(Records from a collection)
------------------------------------------------------------------------

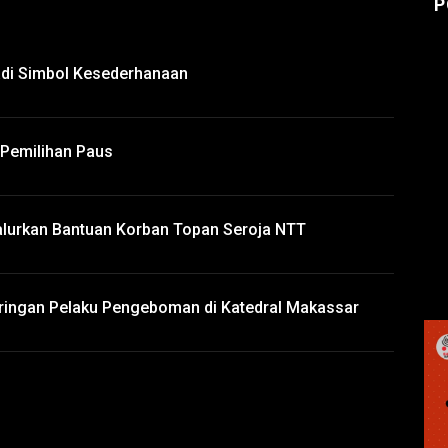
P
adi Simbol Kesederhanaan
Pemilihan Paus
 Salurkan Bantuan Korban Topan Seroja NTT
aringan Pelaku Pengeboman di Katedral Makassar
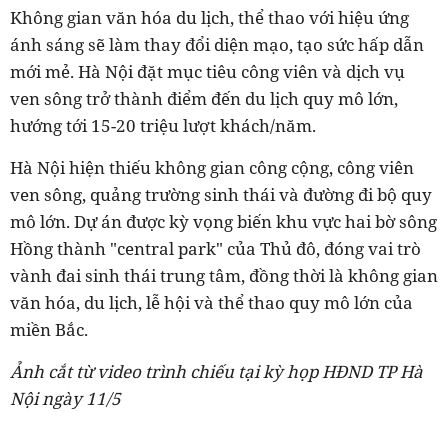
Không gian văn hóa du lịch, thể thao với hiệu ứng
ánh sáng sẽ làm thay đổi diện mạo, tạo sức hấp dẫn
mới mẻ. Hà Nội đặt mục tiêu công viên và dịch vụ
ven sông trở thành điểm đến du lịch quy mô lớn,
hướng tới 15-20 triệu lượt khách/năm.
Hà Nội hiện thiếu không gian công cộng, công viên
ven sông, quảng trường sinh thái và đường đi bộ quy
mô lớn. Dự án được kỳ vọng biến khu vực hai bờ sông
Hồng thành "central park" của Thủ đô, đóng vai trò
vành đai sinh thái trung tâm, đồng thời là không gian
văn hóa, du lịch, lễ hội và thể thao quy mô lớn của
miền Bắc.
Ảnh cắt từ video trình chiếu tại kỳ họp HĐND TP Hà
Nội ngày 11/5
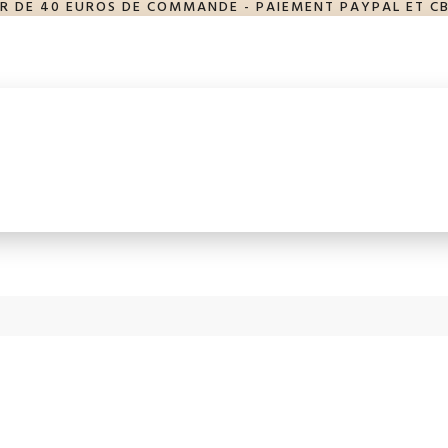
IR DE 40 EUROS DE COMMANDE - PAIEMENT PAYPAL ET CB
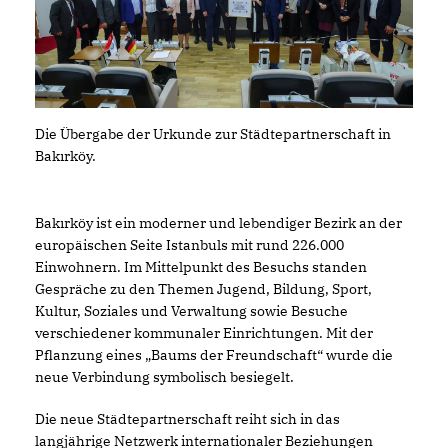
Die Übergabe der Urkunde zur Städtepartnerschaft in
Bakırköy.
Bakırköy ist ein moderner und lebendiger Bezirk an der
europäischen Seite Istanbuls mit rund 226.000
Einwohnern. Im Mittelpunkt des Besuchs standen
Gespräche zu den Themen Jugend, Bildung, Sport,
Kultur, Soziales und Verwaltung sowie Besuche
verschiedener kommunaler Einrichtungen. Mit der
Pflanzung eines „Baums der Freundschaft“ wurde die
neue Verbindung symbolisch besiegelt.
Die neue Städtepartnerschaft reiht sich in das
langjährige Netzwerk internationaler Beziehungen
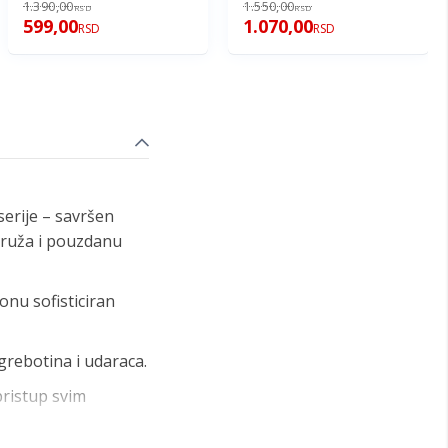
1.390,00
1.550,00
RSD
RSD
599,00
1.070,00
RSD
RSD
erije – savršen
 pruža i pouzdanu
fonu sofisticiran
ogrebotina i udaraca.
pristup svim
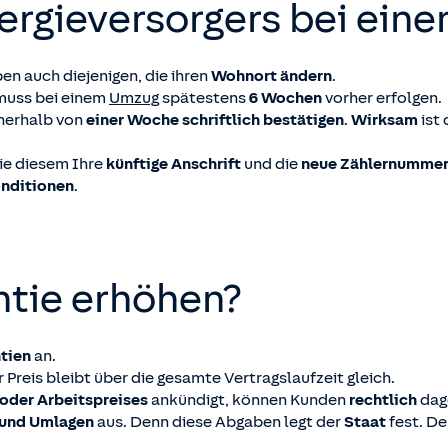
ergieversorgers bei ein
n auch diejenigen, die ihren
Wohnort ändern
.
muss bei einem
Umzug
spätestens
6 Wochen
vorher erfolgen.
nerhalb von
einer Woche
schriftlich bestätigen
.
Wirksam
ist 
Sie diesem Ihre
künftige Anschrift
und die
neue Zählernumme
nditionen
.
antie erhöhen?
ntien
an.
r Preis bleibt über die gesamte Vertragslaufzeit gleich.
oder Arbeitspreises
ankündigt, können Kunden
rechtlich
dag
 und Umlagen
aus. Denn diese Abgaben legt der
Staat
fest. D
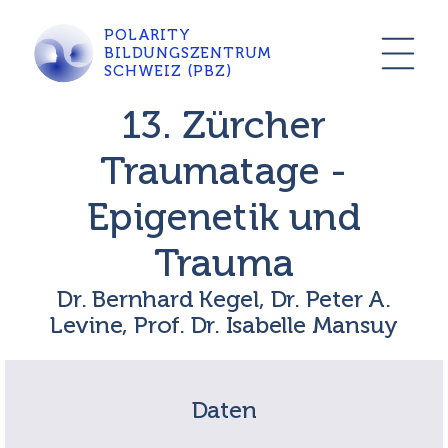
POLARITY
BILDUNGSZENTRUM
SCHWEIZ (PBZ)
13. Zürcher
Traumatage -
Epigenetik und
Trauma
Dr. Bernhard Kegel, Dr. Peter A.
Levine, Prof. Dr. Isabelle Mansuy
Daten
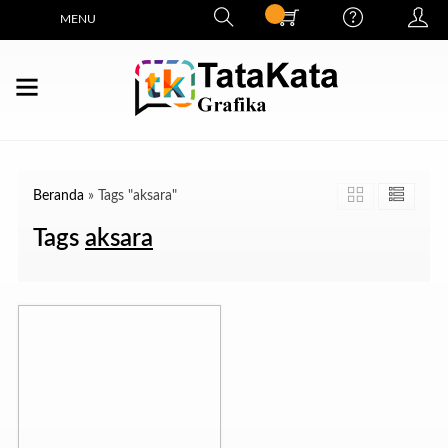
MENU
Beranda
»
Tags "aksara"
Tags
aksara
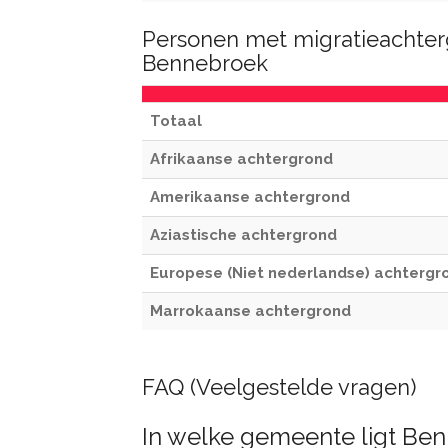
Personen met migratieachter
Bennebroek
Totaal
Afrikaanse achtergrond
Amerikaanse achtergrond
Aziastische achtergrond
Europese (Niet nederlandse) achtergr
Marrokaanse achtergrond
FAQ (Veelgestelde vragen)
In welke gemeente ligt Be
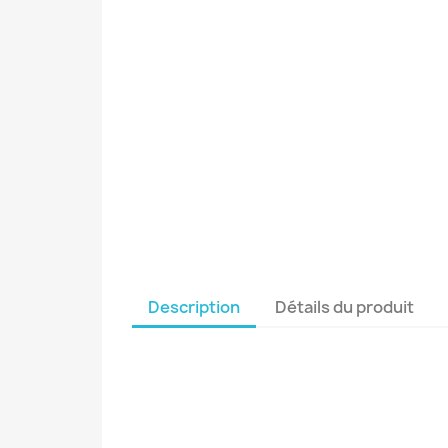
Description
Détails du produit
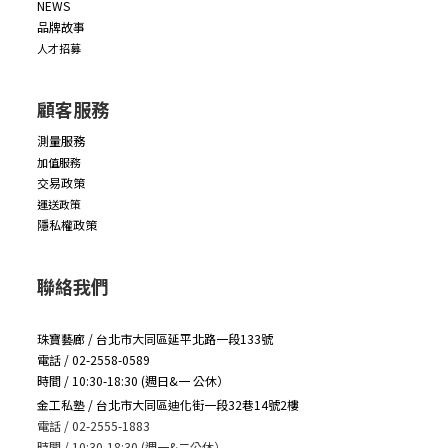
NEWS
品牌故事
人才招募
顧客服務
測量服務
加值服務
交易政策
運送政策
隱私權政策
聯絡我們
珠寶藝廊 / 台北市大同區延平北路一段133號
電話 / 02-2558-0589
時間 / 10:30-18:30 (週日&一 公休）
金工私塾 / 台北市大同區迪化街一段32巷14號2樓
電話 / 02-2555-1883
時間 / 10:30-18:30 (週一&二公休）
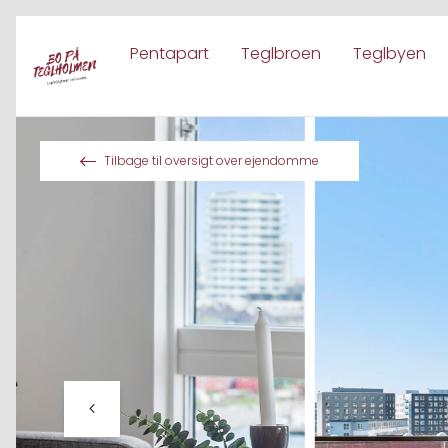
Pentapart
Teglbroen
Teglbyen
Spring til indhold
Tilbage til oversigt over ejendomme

------------------------------------------------------------------------

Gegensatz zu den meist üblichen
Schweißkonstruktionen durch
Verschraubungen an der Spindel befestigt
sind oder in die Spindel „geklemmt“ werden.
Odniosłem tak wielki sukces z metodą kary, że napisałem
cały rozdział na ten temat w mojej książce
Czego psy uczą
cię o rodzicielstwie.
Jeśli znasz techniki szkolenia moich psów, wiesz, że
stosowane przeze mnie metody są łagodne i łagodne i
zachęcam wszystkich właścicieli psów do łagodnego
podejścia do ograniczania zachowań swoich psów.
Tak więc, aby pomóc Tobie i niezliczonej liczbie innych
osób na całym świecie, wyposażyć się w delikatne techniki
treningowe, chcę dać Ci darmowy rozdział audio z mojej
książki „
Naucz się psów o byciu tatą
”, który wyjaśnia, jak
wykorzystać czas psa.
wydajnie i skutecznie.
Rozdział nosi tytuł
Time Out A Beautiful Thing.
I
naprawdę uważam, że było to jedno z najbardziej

------------------------------------------------------------------------

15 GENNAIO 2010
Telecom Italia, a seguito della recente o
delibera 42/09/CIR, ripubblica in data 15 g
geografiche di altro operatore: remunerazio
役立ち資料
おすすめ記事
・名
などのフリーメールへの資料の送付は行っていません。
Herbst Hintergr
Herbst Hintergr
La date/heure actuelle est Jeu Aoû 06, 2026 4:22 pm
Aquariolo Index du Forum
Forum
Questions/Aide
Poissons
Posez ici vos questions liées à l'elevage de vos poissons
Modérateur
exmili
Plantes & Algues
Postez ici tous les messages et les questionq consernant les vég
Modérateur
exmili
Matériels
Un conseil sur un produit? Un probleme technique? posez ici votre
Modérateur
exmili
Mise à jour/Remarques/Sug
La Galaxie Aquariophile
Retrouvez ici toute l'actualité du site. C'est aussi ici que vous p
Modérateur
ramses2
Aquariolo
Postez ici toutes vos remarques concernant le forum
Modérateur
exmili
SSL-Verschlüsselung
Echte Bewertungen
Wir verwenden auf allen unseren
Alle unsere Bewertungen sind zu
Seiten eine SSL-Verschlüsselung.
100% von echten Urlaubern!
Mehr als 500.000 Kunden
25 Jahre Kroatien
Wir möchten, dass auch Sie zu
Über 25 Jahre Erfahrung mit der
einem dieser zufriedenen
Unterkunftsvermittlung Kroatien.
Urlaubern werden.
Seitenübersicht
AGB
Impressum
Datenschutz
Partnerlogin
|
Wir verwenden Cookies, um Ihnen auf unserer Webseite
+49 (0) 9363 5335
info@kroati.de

------------------------------------------------------------------------

▸ TASK GOAL
Report, from the entries above, each line where "einem" is found.

▸ SOLUTION TO THE PROBLEM
muss bei einem
einem dieser zufriedenen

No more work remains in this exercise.